Дзержинский испугался, что Веселовский ответит резко и разговор нельзя будет продолжать, и он поэтому торопливо добавил:
- Я прошу вас об одном, пан Болеслав, - не поддерживайте нашу "черную сотню". Тогда будет очень трудно спасти ваше имя для будущего.
- И это было, - слабо улыбнулся Веселовский. - И это я где-то читал.
- Может быть, - согласился Дзержинский. - Я не претендую на то, чтобы говорить такое новое, которого раньше не было, - пророки повторяли Иисуса, а он хорошо знал науку жрецов, а что знали те - неведомо. Пан Болеслав, людям требовательным и честным кажется порой, что весь запас знаемого, весь резерв опыта исчерпан, все слышано раньше, все видено. Это перед началом новой работы, поверьте. Это пройдет у вас... Говорить о добре - безделица, добро нужно творить.
Веселовский отхлебнул чая, закурил.
- Вы хотите сказать мне главное и не решаетесь сделать это. Я прав?
- Угадали. По глазам видно?
- По всему видно. Вы слишком мягкий человек для того, чтобы говорить горькие слова.
- Пан Болеслав, я остановил печатание прокламации, направленной против вас.
- Чем я прогневал революционеров?
- Тем, что не выступаете против наших национал-демократических негодяев, против тех, кто аплодирует думе.
- Они предлагают бороться за свободу Польши парламентским путем - что в этом преступного? Дзержинский усмехнулся:
- Я всегда считал, что умный человек не может быть плохим писателем. Странно, возможна, оказывается, обратная связь.
- То есть?
- Талантливым писателем может быть человек с полным сумбуром в голове.
- Значит, я - талантливый болван? И на том спасибо. Хуже было бы наоборот. А может, лучше... Все сказано до меня - нечего колготиться. Читаешь порой древнего, и - удивительно: ищешь в его работах ответы на сегодняшние проблемы. А как древние могут ответить? Они ж метрополитена не видали! Электричества! Представьте, что Геродот или Цицерон увидали летательный аппарат! Они бы с ума свернули. А мы у них ищем ответа на вопрос - "как жить"!
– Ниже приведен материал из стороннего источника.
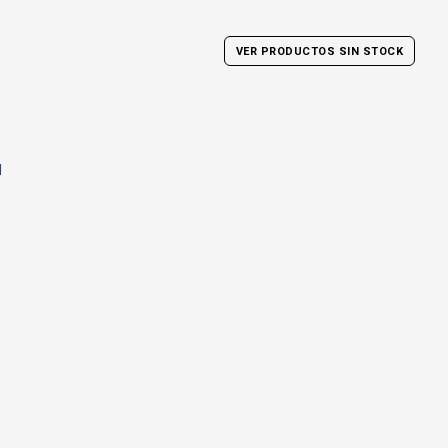
VER PRODUCTOS SIN STOCK
l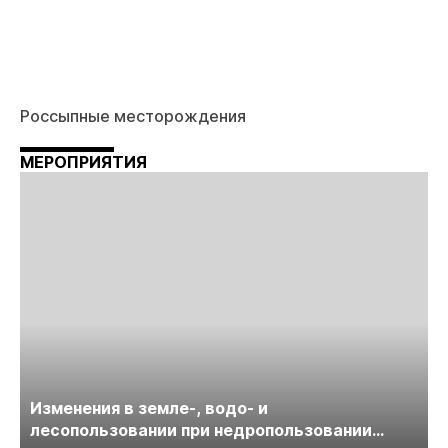
Россыпные месторождения
МЕРОПРИЯТИЯ
Изменения в земле-, водо- и
лесопользовании при недропользовании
- Плохо вам? - спросил Дзержинский. - Совсем плохо, да?
- А вам хорошо?
- Да.
- Вы не писатель, слава богу - врать не умеете. Хотя есть, увы, писатели, которые не умеют врать - в правдолюбцах ходят. Читать их не читают - скучно, вот они и прут в политику, ниспровергают. А я люблю лгать - поэтому пишу.
- Ну и лгите, - улыбнулся Дзержинский. - Лгите. Я об этом только вас и прошу. Ваша ложь так правдива.
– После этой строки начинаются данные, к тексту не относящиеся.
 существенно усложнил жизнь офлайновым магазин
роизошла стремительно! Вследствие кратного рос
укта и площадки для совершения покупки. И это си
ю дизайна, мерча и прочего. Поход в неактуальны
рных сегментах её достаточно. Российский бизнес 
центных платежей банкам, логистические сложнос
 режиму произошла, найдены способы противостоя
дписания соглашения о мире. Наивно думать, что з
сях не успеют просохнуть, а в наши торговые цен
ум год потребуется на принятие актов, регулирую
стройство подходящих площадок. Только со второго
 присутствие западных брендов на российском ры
- Не могу взять в толк: неужели только для того, чтобы сказать о прокламации, направленной против меня, вы пришли сюда?
- Вы же Болеслав Веселовский.
- Ах, боже ты мой! Веселовский! Часто я думаю о себе как о человеке, который убедился в том, что ему не совладать с обычной, простой, человеческой задачей - быть инженером, отцом, лекарем, - и замахнулся на великое... Вот и пописываю... Как это у русских?
- "Писатель пописывает, читатель почитывает".
- Да, да. Верно.
- Самобичеванием-то не надо бы заниматься, пан Болеслав. Я ведь пришел к Веселовскому. Это хорошо, что вы не знаете себе цену. Мы - знаем. Поэтому и любим. Вы же Веселовский, пан Болеслав. Веселовский!
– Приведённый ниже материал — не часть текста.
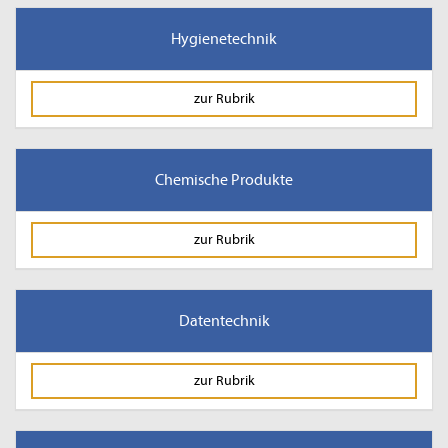
Hygienetechnik
zur Rubrik
Chemische Produkte
zur Rubrik
Datentechnik
zur Rubrik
(Вспомнил лицо Юлии отчего-то. Зажмурился - сердце защемило.)
- Вы не должны на меня сердиться, пан Юзеф, - сказал Веселовский. Пожалуйста, не сердитесь. Как на исповеди: не знаю, куда идти и что писать. Понимаете? Не знаю.
- К нам идите, - сказал Дзержинский, поднимаясь.
- Я никогда не перестану преклоняться перед моими учителями, пан Юзеф. Перед Крашевским, Сенкевичем, Томашем Ежом. А ведь Еж был основателем "Лиги Народовой", и сражался на баррикадах шестьдесят третьего года, и выбрал горький хлеб эмиграции; нищету предпочел сытому позору. И вы хотите, чтобы я отрекся от него только потому, что он не социал-демократ? Всякий, кто выступает против деспотизма, честен. Отчего вы берете себе право на абсолютную правоту? Пусть Сенкевич выступает по-своему, Жеромский по-своему, но ведь они не кадят елей царизму! Они ведь п р о т и в!
- Можно богохульствовать, а нужно-то все же быть Галилеем...
- Ах, бог мой! Это все верно! Но вы предлагаете мне лечь в деревянное ложе истины! А истины нет. Единственно, что постоянно в мире, - это тайна, это то, что неведомо, пан Юзеф!
- Не сердитесь. Я ведь ничего от вас не прошу, кроме того, чтобы вы не были с национал-демократами.
- Кто сказал вам, что я с ними? Я со всеми! Иначе я не смогу писать, если я стану смотреть на мир из одного угла. Правда - материальна, ее щупать надо, тогда только поймешь. А когда поймешь, тогда наступит самое страшное - я должен буду писать против друзей, и я буду ужасаться, когда их слова станут ложиться на бумагу, и я перестану спать из-за того, что должен буду - во имя познания правды - отсекать тех, кто дорог мне, кому я обязан молодостью своей, кто делил со мною горе и отверженность! Литература - более жестока, чем политика, пан Юзеф, потому что она ч у в с т в у е т, она - женщина!
Где-то рядом грохнул выстрел. Потом второй и третий. Дзержинский хотел возразить Веселовскому, но потом вдруг - молчком - бросился к двери, скатился по лестнице.
Генрих лежал под радиатором. Руки его были подломлены, как у той девочки, убитой во время демонстрации, и ноги так же выворочены, а из виска, пульсируя еще, текла черная, густая кровь. На полу валялся листок бумаги: "Смерть москальским наймитам!"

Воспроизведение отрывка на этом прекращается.